There's no handwriting evidence, putting McVeigh as signing the contract for the Ryder rental truck.
McVeigh was seen on a videotape at a McDonald's a little over a mile away from the Ryder rental office.
Um, and like you just said, though, they had all these other witnesses who could put him there, but they weren't called the trial because they had him with John Doe number two.
Yeah.
Yeah.
Well, and there's a lot of other evidence of his involvement in there.
Besides that, hold it, hold it right there.
We got to take this break here.
We'll be back.
It's Roger Charles.
All right.
So we're going back to show it's in our radio talking with Roger Charles.
Now, Charles, uh, Lord knows at the bogus federal trials in Denver, the national government failed miserably to prove beyond any sort of doubt that McVeigh and Nichols were the two that did this thing, uh, their narrative.
Their narrative is obviously a giant pile of lies from beginning to end.

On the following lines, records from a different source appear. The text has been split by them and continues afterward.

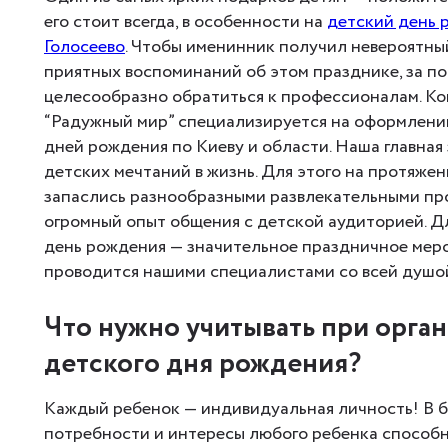
его стоит всегда, в особенности на
детский день 
Голосеево
. Чтобы именинник получил невероятны
приятных воспоминаний об этом празднике, за п
целесообразно обратиться к профессионалам. К
“Радужный мир” специализируется на оформлени
дней рождения по Киеву и области. Наша главная
детских мечтаний в жизнь. Для этого на протяжен
запаслись разнообразными развлекательными пр
огромный опыт общения с детской аудиторией. Д
день рождения — значительное праздничное мер
проводится нашими специалистами со всей душо
Что нужно учитывать при орга
детского дня рождения?
Каждый ребенок — индивидуальная личность! В 
потребности и интересы любого ребенка способны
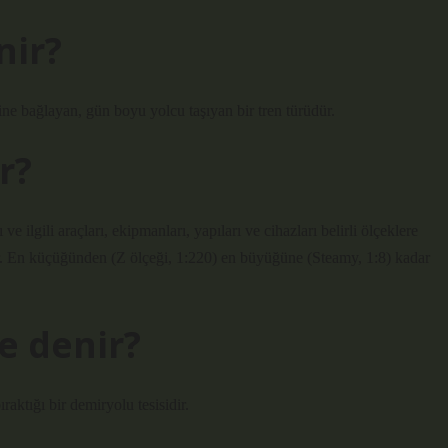
nir?
rine bağlayan, gün boyu yolcu taşıyan bir tren türüdür.
r?
 ilgili araçları, ekipmanları, yapıları ve cihazları belirli ölçeklere
r. En küçüğünden (Z ölçeği, 1:220) en büyüğüne (Steamy, 1:8) kadar
e denir?
raktığı bir demiryolu tesisidir.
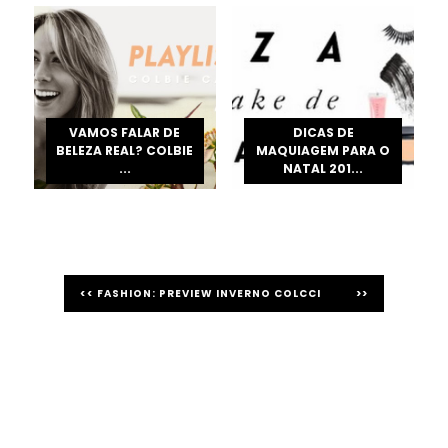
VAMOS FALAR DE
DICAS DE
BELEZA REAL? COLBIE
MAQUIAGEM PARA O
...
NATAL 201...
<< FASHION: PREVIEW INVERNO COLCCI
>>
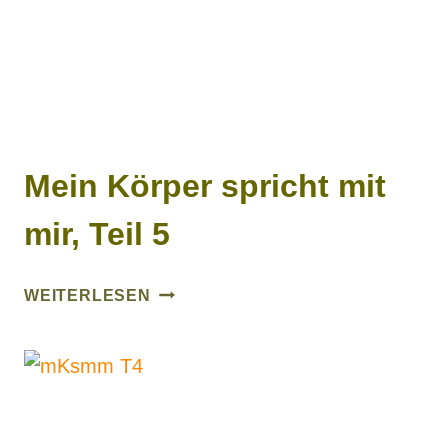
Mein Körper spricht mit
mir, Teil 5
MEIN
WEITERLESEN
KÖRPER
SPRICHT
MIT
MIR,
TEIL
5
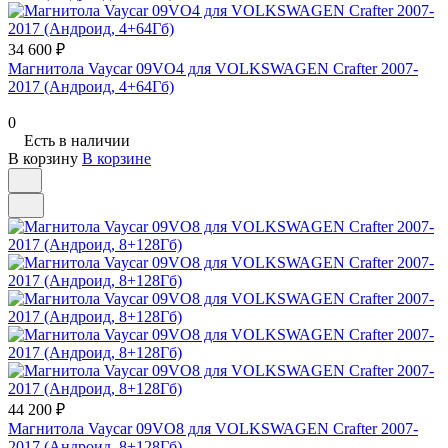
34 600 ₽
Магнитола Vaycar 09VO4 для VOLKSWAGEN Crafter 2007-
2017 (Андроид, 4+64Гб)
0
Есть в наличии
В корзину
В корзине
44 200 ₽
Магнитола Vaycar 09VO8 для VOLKSWAGEN Crafter 2007-
2017 (Андроид, 8+128Гб)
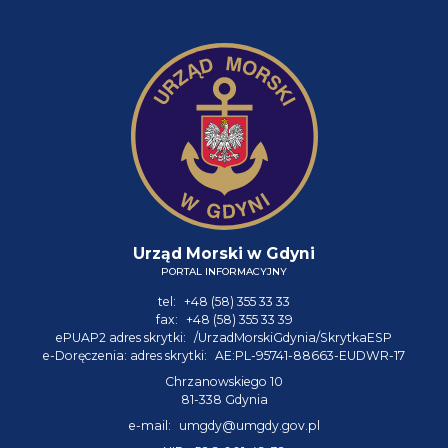
Urząd Morski w Gdyni
PORTAL INFORMACYJNY
tel:
+48 (58) 355 33 33
fax:
+48 (58) 355 33 39
ePUAP2 adres skrytki:
/UrzadMorskiGdynia/SkrytkaESP
e-Doręczenia: adres skrytki:
AE:PL-95741-88663-EUDWR-17
Chrzanowskiego 10
81-338 Gdynia
e-mail:
umgdy@umgdy.gov.pl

I mean, it's a joke, but, uh, now you got me wondering whether you've gone off the deep end or whether I have, or maybe this story is a hell of a lot crazier than I ever thought.
If you're telling me that you don't even think McVeigh was the one at all.
Well, no, no, McVeigh was involved.
No doubt about it.
I'm just saying that the question is, did McVeigh rent the riddle rider truck at Eldon Elliott's?
Oh, well, no, but you're saying, was he the guy who asked Mike Meraz for directions that morning?
Well, uh, you know, I'm just saying what Meroz, so the FBI, the physical description does not anywhere close to come, come anywhere close to resembling Tim McVeigh, you know, height and weight.
Um, you know, so I'm just, it's a puzzle and I'm working on the puzzle, Scott, but you know, when John Cash and I got into this thing together, uh, we agreed that, um, there was no single John Doe one, everybody's kind of, you know, accepted what's Tim McVeigh.
Well, I'm not sure that's the case.
And increasingly I become questioning about that.
Well, look, it's true that that sketch is a little bit different, but it is just a sketch.
Yeah.
And, you know, I remember in that book, the politics of terror, they had a picture of an ATF agent that looked a hell of a lot like that sketch too.
And we know that there were two Ryder trucks, but you know, I've never seen the mugshots of the Kehoe brothers.
I'll tell you this, as long as we're on craziness, I think that guy, uh, Paul Hammer is a liar.
In fact, somebody, I interviewed him and, uh, uh, somebody left in the comment section on there, man, I was a prison guard there and McVeigh hated that guy and he's, he admits in the preface to the thing, he's a lifelong con artists and criminal.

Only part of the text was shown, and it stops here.